WASHINGTON — Watching Stephen Strasburg on the mound in 90-degree heat, Washington Nationals Manager Dusty Baker recalled how he heard the right-hander would “wilt” in these situations.

Nothing about Strasburg’s outing against the Pittsburgh Pirates on Friday night, or against any other opponent this season, has resembled wilting. Strasburg is the first National League starting pitcher to begin a season 13-0 in more than 100 years, recapturing the dominance he showed early in his career before Tommy John surgery.

Strasburg has won 16 consecutive decisions dating back to September, and during that stretch has struck out 182 batters and walked 37. This season, his 2.51 ERA is sixth in the majors, and his command of his pitches is reflected in the numbers.

“In my opinion this has been the best year I’ve seen him pitch,” catcher Wilson Ramos said through an interpreter. “He’s been very effective attacking the zone, keeping the ball down.
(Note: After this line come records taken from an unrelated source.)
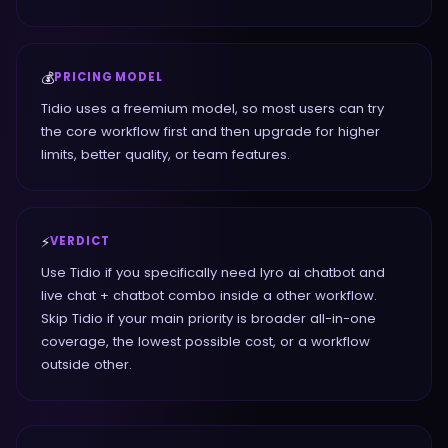
💰
PRICING MODEL
Tidio uses a freemium model, so most users can try
the core workflow first and then upgrade for higher
limits, better quality, or team features.
⚡
VERDICT
Use Tidio if you specifically need lyro ai chatbot and
live chat + chatbot combo inside a other workflow.
Skip Tidio if your main priority is broader all-in-one
coverage, the lowest possible cost, or a workflow
outside other.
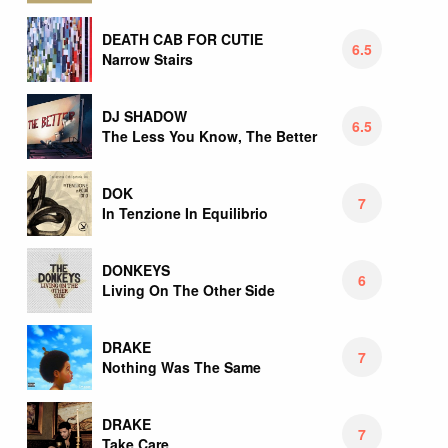
DEATH CAB FOR CUTIE
6.5
Narrow Stairs
DJ SHADOW
6.5
The Less You Know, The Better
DOK
7
In Tenzione In Equilibrio
DONKEYS
6
Living On The Other Side
DRAKE
7
Nothing Was The Same
DRAKE
7
Take Care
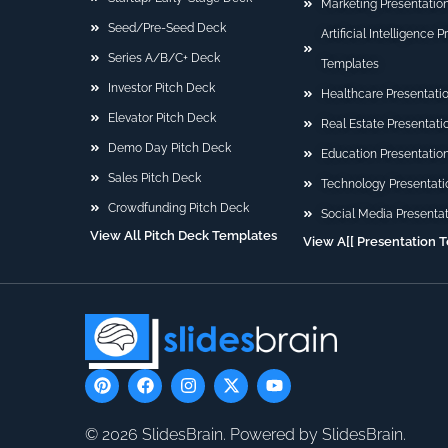
Marketing Presentatio
Seed/Pre-Seed Deck
Artificial Intelligence 
Series A/B/C+ Deck
Templates
Investor Pitch Deck
Healthcare Presentati
Elevator Pitch Deck
Real Estate Presentat
Demo Day Pitch Deck
Education Presentatio
Sales Pitch Deck
Technology Presentati
Crowdfunding Pitch Deck
Social Media Presenta
View All Pitch Deck Templates
View A[[ Presentation 
P
F
I
X
Y
i
a
n
-
o
n
c
s
t
u
t
e
t
w
t
© 2026 SlidesBrain. Powered by SlidesBrain.
e
b
a
i
u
He’s been hitting his spots very well with all his pitches. Usually a starter that attacks the zone like that and doesn’t miss his spots very much will usually (have) success like he’s been having.”

Mixing his overpowering fastball with a cutter, curveball and change-up, Strasburg has thrown an impressive 66.4 percent of his pitches for strikes, and yet batters are hitting .195 against him with only 11 home runs in 17 starts.

Perhaps the most impressive number is the zero in the loss column.

“He hasn’t lost,” Pirates Manager Clint Hurdle said. “That’s pretty hard to do up here. It’s in late July and he hasn’t lost a game. Whatever he’s doing, he’s probably going to continue it.”

Strasburg’s 13 victories to open a season are tied with teammate Max Scherzer and Ron Guidry as the sixth-longest streak in major league history and mark the longest in the NL for a starter since Rube Marquard of the New York Giants went 18-0 in 1912.

Asked if this felt like a 13-0 season, the 27-year-old didn’t know how to answer.

“The results, I can’t control,” said Strasburg, who signed a $175 million, seven-year contract extension in May. “I’m trying to go out there and execute pitches and roll with the highs and lows. It’s always going to be that way. You ask any veteran pitcher in the league, there are years where they feel like they really dominated all year and just didn’t have the numbers to show for it, and there are other years where they feel like they realty didn’t pitch to the level they expected and they had all the numbers to show for it.”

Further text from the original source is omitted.